▶ **What you need to do**
From the listing below, select every line where the word "Κυριακή" appears.

□ □ □ □ □ □ □

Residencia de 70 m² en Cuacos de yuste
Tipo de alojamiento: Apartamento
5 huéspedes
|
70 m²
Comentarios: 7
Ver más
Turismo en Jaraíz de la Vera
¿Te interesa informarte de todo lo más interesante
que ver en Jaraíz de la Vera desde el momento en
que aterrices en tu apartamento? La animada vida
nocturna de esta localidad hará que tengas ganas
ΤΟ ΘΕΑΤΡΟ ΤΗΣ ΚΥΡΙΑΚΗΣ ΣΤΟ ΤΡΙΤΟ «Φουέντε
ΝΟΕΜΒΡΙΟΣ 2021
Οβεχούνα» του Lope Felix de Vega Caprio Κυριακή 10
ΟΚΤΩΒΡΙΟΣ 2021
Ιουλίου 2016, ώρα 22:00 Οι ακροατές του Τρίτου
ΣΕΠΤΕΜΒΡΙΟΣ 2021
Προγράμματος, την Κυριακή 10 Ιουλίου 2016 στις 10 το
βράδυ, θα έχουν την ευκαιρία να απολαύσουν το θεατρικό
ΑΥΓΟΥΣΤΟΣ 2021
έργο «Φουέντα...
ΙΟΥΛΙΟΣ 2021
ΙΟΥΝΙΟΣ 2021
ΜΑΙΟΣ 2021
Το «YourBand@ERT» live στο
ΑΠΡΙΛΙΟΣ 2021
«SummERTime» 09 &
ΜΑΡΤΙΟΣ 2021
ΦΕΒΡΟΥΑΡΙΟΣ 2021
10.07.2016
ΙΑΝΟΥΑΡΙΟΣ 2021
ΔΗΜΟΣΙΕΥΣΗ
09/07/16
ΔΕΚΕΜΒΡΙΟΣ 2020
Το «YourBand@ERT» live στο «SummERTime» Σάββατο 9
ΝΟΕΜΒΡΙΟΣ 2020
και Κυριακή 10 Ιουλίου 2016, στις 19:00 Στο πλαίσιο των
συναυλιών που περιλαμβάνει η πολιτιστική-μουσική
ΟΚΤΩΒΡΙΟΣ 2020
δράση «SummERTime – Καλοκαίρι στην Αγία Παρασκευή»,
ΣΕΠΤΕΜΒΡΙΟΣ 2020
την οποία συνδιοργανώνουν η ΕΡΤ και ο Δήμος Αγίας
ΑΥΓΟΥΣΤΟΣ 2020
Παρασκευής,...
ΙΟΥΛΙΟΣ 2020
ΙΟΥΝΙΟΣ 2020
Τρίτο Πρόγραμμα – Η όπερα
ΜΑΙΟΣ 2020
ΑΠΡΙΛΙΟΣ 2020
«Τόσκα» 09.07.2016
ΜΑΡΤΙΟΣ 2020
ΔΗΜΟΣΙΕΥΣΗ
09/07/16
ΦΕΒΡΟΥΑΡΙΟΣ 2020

□ □ □ □ □ □ □

▶ **Solution for this task**
Οβεχούνα» του Lope Felix de Vega Caprio Κυριακή 10
Προγράμματος, την Κυριακή 10 Ιουλίου 2016 στις 10 το
και Κυριακή 10 Ιουλίου 2016, στις 19:00 Στο πλαίσιο των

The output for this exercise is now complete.